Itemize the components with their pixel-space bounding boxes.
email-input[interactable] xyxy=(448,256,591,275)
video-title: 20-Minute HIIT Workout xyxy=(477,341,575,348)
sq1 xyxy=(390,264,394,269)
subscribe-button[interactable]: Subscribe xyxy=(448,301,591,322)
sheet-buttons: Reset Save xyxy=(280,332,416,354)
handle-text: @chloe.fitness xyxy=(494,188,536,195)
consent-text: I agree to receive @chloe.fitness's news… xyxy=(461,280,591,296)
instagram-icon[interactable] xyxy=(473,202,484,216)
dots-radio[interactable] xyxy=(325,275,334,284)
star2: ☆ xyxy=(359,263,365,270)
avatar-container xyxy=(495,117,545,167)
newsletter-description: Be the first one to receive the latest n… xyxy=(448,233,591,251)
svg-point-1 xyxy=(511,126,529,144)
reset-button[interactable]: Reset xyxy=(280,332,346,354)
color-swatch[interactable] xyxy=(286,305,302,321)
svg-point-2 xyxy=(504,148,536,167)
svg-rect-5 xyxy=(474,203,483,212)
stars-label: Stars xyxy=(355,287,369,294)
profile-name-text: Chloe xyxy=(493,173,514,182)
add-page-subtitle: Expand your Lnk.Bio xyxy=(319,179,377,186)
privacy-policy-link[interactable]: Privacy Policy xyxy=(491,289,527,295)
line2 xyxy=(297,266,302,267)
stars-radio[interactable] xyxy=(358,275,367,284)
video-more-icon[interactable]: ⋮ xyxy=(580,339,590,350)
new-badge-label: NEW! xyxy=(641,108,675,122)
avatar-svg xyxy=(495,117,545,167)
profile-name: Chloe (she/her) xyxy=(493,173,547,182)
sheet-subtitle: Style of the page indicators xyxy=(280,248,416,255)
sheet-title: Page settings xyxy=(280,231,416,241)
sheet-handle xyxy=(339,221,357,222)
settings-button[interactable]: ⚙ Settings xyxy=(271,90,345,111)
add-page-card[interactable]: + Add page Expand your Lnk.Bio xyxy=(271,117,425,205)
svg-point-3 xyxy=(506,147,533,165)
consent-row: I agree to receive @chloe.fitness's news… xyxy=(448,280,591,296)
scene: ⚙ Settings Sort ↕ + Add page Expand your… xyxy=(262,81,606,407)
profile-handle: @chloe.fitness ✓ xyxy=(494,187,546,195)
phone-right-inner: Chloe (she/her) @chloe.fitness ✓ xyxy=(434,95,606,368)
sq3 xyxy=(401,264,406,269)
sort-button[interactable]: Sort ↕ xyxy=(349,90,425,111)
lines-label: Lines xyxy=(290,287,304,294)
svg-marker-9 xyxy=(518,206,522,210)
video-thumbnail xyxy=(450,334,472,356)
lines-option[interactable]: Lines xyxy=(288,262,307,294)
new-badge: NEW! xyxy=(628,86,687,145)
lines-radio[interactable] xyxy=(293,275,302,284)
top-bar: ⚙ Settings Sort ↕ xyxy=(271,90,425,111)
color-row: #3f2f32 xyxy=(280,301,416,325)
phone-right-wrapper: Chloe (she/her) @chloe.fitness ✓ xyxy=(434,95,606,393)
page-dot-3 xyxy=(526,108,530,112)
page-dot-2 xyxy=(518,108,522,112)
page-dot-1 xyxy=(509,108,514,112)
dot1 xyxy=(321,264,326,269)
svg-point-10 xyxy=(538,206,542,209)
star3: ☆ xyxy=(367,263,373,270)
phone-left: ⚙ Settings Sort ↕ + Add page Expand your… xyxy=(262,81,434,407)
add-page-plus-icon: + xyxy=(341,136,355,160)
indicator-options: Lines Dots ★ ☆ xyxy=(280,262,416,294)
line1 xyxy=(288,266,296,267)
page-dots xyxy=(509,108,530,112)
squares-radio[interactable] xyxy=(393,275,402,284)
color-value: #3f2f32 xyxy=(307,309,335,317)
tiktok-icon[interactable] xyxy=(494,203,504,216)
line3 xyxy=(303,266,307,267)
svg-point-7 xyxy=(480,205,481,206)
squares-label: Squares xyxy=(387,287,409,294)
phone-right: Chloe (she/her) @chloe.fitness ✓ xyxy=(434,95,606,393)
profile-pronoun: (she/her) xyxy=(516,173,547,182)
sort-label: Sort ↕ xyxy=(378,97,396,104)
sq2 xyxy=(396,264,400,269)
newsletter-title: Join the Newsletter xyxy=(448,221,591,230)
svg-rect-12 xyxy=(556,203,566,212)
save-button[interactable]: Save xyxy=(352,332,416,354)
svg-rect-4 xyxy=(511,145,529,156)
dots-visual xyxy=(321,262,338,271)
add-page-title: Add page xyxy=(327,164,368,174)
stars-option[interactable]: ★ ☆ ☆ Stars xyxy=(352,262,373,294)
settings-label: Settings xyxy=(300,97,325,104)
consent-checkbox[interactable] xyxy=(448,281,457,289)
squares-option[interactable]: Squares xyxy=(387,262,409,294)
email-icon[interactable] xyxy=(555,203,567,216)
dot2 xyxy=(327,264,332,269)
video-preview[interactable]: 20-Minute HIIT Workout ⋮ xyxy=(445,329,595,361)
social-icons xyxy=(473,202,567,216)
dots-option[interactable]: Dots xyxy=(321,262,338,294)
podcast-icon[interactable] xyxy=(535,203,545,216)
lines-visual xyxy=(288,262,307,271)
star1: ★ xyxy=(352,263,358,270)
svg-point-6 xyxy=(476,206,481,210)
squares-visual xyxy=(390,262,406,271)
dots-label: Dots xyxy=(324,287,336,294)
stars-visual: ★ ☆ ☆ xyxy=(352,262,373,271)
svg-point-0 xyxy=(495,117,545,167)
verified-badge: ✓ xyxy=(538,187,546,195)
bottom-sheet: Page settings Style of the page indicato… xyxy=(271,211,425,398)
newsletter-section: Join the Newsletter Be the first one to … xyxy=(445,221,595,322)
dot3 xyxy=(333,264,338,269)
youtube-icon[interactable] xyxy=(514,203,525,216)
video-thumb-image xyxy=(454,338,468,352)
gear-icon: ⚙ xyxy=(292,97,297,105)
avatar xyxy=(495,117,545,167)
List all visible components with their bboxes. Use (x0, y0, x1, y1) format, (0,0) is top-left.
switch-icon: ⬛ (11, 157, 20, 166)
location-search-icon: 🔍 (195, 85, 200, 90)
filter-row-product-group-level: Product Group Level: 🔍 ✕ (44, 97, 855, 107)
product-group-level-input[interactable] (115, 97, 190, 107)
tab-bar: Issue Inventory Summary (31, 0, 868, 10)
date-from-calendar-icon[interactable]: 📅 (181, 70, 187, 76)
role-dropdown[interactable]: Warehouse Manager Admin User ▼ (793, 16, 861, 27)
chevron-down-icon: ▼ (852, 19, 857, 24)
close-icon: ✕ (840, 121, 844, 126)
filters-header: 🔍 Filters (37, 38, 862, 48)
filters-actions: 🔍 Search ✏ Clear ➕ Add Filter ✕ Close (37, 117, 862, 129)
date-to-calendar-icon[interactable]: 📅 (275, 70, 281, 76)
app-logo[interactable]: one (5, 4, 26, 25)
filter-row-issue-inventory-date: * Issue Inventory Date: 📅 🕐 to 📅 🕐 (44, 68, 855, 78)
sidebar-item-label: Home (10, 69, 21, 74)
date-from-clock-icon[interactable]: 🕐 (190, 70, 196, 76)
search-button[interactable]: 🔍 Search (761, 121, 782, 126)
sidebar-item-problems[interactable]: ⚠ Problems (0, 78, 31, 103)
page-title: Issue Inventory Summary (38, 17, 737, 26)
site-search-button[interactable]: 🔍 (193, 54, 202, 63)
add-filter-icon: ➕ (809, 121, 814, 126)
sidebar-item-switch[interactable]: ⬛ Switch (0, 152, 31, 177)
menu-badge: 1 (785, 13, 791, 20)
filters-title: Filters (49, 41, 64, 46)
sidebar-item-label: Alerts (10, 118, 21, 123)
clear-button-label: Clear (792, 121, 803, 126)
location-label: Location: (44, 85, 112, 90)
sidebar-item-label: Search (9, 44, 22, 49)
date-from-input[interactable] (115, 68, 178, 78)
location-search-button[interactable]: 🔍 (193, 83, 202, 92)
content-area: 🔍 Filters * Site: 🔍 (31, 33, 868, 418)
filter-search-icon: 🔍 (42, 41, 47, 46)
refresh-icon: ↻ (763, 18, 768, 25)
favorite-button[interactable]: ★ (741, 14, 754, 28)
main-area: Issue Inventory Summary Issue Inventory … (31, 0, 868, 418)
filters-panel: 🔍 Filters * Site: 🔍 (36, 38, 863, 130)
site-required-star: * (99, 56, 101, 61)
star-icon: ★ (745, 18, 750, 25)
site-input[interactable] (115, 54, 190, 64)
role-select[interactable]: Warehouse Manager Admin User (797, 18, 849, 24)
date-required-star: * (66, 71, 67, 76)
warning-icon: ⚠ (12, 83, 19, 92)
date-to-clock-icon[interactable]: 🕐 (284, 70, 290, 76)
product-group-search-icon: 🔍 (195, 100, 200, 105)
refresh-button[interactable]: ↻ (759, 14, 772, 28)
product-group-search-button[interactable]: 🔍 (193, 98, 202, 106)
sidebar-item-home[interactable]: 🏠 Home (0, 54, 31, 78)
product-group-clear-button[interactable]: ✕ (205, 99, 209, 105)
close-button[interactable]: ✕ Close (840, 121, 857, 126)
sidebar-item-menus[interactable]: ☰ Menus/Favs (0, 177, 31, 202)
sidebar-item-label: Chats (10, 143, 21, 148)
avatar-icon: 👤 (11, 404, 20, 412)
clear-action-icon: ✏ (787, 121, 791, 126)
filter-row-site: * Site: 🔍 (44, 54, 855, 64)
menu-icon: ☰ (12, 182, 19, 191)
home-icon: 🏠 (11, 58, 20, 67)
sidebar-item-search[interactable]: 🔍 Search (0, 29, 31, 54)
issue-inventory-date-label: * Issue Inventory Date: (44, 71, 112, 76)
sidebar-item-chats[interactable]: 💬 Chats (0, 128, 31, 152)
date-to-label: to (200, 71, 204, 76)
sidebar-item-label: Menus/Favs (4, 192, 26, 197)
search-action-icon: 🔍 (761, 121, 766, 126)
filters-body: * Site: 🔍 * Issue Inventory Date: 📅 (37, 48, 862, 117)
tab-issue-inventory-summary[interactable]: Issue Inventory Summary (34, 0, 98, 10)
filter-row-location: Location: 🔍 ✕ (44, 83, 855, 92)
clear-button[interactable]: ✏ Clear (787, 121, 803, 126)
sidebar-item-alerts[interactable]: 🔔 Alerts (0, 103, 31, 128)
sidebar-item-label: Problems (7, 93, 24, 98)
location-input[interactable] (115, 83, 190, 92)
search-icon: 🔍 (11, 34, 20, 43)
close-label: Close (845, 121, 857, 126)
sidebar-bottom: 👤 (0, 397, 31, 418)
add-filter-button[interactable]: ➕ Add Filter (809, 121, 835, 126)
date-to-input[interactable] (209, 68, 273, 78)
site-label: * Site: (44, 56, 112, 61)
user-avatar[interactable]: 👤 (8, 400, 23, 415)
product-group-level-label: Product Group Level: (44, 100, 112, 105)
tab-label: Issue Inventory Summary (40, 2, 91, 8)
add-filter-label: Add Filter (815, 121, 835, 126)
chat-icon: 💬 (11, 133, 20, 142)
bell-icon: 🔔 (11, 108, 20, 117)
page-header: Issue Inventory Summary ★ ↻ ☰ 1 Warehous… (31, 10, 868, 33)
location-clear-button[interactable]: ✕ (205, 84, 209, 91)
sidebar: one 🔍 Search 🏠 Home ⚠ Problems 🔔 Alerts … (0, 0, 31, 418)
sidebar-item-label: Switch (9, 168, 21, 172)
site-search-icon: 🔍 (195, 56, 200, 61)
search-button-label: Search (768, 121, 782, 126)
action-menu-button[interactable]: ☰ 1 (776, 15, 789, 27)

......

Description of the task ▸ Scan the records above for lines with the word "subtitle", then say how many there are, giving the number alone.

Exercise response ▸ 2